Rethinking The Concept of Throwing a Body at The Problem: Web Services And The Weather Channel

I was having a cup of coffee with a friend the other day talking about a possible Web application to help solve an ongoing problem at their company.  The problem involved multiple excel Spread Sheets of Phone Orders complied by in-house and out-house Ticketmasters.

Due to the in-house and out-house nature of the Tickmasters the company could not give an actual seat number to the person ordering the tickets over the phone, and could only specify a section the person would be seated.

At the end of the day the Phone Order spread sheets would be sent to another person who compiled all the spread sheets and booked/reserves the seats.  Once the seats were booked a Printable Ticket, was then sent to the person who Ordered the tickets.

Once a show was Sold Out, an Email would go out to all the in-house and out-house Ticketmasters to not accept anymore Phone Orders.

What initially struck me about the process was that it sounded as though it worked pretty well, but over the course of the conversation it dawned on me how completely inefficient this process was and how many people were involved to produce a single phone order.

I explained to my friend, how the Weather Channel uses Web Services to handle things like this.  Example: When you go online to look at the weather  in your area, you are not getting in touch with a Meteorologist you are actually just connecting and interacting with the Data the Meteorologist produced.  By entering in your ZIP code a Web Service takes that information and pairs it up with Data and spits out the Weather for your area.  It does this without any human intervention.

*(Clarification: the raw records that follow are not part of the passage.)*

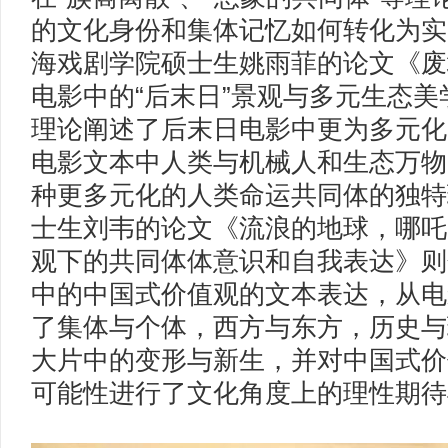
的文化身份和集体记忆如何转化为实
海戏剧学院硕士生姚雨菲的论文《废
电影中的“后末日”景观与多元生态
理论阐述了后末日电影中更为多元化
电影文本中人类与机械人和生态万物
种更多元化的人类命运共同体的独特
士生刘韦的论文《流浪的地球，哪吒
观下的共同体体意识和自我表达》则
中的中国式价值观的文本表达，从电
了集体与个体，西方与东方，历史与
大片中的变形与新生，并对中国式价
可能性进行了文化角度上的理性期待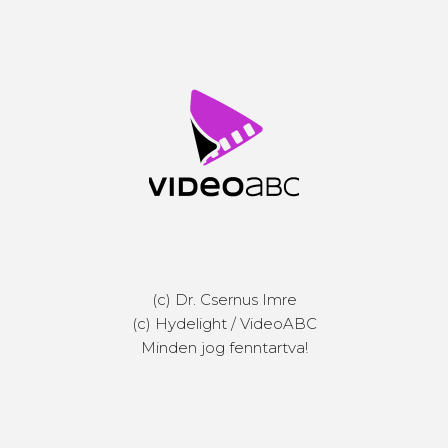
(c) Dr. Csernus Imre
(c) Hydelight / VideoABC
Minden jog fenntartva!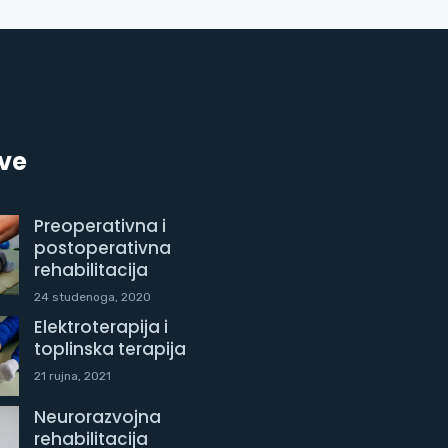
ve
Preoperativna i
postoperativna
rehabilitacija
24 studenoga, 2020
Elektroterapija i
toplinska terapija
21 rujna, 2021
Neurorazvojna
rehabilitacija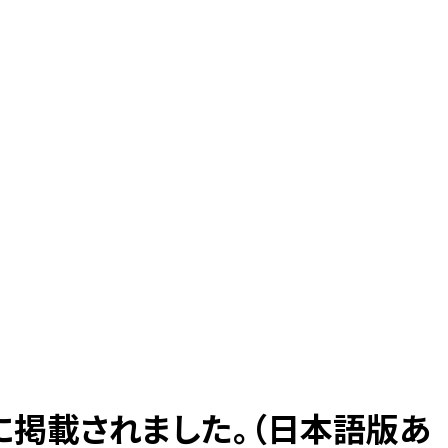
」（香港）に掲載されました。（日本語版あ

In the scenario of the Weather Channel a Web Service is taking care of having many people getting and receiving information and puts the focus on a single entry point with  infinite exit points of the information without creating more work.  Where as the solution of putting more people on the task to accommodate volume, Production,Costs and Human Error expand exponentially.

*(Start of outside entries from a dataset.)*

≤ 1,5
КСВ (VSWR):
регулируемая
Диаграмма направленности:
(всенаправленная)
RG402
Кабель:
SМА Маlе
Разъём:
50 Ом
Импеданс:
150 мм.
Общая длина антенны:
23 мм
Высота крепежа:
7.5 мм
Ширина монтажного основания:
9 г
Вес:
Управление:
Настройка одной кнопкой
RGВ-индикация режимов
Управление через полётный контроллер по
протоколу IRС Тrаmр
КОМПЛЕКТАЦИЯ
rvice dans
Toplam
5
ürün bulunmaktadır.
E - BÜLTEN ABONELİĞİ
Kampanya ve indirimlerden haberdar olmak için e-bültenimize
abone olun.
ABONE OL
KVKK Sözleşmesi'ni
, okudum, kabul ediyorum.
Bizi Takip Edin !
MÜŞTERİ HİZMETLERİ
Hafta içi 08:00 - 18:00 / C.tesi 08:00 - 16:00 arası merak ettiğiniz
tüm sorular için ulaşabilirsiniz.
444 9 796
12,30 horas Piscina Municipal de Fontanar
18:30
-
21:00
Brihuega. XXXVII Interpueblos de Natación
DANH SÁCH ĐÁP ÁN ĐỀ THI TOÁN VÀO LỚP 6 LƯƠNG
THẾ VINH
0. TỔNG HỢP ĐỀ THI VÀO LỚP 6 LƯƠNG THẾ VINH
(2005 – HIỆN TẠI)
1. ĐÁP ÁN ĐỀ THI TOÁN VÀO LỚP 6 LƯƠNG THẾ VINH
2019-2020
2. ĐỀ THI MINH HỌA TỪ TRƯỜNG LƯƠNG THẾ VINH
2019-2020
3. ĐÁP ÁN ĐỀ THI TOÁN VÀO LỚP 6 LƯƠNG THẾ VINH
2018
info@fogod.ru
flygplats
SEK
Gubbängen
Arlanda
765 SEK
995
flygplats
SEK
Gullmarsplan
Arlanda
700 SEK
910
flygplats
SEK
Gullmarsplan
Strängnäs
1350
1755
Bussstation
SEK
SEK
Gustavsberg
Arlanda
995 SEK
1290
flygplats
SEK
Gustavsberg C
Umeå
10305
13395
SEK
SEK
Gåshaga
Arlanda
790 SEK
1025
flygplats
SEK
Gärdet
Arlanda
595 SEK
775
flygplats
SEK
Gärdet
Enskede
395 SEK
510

In this case the Solution for my friend was to build a Secure Web Site that contained a Form and Web Service.  The Form allowed in-house and out-house Ticketmasters to enter the information received over the phone, which automatically updated records in a Database which solved having to compile two Spreadsheets and allowed real-time seat booking/ registration.  The Web Service like the weather channel when queried with the show title in this case “The Red Dress” gives how many seats are still open, and the show time, which they can give to potential customers and to other company employees outside the realm of the ticket process. Giving my friend’s company a neat Web 2.0 tool to hand out to customers.